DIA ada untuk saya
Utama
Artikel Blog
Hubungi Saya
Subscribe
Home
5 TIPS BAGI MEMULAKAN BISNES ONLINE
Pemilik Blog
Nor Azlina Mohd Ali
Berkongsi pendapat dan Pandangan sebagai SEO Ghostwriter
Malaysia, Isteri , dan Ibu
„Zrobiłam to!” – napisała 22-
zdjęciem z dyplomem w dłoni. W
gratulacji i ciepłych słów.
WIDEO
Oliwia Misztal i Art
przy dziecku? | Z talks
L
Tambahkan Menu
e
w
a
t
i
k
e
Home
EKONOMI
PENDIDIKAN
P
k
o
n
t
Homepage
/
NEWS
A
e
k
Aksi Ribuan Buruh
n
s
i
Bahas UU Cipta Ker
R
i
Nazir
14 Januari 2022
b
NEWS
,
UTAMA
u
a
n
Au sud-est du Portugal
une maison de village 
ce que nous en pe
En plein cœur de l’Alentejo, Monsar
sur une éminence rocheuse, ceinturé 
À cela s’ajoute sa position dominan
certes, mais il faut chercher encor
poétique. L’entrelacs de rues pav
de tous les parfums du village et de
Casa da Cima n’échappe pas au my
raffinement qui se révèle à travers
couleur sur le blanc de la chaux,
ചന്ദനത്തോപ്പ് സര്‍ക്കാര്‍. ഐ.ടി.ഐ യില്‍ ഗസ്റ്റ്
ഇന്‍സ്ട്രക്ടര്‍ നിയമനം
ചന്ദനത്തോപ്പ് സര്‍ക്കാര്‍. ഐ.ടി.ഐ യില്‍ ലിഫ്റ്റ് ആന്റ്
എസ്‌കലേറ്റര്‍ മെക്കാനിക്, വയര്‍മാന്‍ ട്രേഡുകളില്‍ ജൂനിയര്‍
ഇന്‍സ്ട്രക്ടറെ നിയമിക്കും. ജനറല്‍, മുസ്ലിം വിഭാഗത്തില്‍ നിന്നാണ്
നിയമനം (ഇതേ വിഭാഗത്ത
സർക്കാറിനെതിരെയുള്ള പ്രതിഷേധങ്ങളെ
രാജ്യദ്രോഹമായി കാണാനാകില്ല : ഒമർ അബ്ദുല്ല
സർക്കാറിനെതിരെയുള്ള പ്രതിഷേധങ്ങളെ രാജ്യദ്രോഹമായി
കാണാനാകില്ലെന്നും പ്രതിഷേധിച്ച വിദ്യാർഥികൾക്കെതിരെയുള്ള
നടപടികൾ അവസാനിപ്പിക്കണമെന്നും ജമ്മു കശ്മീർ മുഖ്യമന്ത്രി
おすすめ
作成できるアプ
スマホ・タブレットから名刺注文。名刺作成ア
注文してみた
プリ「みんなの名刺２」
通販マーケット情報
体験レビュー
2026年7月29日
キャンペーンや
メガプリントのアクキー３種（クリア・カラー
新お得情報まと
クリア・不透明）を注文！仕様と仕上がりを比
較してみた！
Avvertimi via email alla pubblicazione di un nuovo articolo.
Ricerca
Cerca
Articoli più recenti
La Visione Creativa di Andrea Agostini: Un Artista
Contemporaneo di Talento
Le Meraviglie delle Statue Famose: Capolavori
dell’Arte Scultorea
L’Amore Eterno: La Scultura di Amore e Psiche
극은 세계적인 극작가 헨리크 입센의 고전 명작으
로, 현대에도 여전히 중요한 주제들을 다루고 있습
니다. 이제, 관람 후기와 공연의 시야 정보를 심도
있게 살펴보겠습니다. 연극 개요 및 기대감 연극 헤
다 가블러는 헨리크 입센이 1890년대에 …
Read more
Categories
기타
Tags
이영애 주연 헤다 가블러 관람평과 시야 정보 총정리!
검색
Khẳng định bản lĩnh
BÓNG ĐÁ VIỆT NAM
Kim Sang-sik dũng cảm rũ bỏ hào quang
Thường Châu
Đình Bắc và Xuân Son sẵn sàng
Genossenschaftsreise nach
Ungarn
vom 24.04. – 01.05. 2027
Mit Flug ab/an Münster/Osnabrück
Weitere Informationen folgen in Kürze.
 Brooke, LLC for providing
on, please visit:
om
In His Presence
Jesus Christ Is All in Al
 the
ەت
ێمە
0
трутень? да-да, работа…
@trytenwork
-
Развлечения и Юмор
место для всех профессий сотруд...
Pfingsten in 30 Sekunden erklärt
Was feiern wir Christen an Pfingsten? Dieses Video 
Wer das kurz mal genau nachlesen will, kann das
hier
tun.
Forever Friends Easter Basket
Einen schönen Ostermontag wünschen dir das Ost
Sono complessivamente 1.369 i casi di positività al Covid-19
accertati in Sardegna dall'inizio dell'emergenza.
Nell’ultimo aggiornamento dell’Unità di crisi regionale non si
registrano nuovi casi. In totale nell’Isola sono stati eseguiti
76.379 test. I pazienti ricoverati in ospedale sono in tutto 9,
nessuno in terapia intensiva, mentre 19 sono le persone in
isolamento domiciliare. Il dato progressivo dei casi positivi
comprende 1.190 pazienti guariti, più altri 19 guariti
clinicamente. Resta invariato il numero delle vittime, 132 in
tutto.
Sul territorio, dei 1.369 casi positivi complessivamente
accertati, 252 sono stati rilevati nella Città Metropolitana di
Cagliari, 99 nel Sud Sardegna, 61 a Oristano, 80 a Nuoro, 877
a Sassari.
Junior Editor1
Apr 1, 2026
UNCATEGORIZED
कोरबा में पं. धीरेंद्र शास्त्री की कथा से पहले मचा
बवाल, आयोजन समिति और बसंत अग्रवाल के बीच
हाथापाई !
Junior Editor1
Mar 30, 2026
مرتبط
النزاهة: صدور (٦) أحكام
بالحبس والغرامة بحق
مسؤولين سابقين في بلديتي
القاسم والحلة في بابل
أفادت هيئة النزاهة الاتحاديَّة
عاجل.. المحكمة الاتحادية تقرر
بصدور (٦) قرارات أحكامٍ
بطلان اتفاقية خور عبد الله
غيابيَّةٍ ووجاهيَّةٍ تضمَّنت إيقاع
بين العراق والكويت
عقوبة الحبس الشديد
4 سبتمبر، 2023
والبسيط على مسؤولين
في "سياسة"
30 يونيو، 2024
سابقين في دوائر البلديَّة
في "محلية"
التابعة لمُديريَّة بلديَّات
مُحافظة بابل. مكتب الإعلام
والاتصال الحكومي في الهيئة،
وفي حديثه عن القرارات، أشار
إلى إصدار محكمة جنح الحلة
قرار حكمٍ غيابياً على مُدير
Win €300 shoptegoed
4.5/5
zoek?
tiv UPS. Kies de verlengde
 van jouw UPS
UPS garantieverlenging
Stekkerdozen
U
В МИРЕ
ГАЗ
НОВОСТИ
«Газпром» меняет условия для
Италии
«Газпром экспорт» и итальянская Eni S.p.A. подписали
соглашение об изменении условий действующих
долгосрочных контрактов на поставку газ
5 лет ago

TASK DETAILS -
If a line in the records above contains "بابل", copy that line.

WRITTEN ANSWER -
القاسم والحلة في بابل
مُحافظة بابل. مكتب الإعلام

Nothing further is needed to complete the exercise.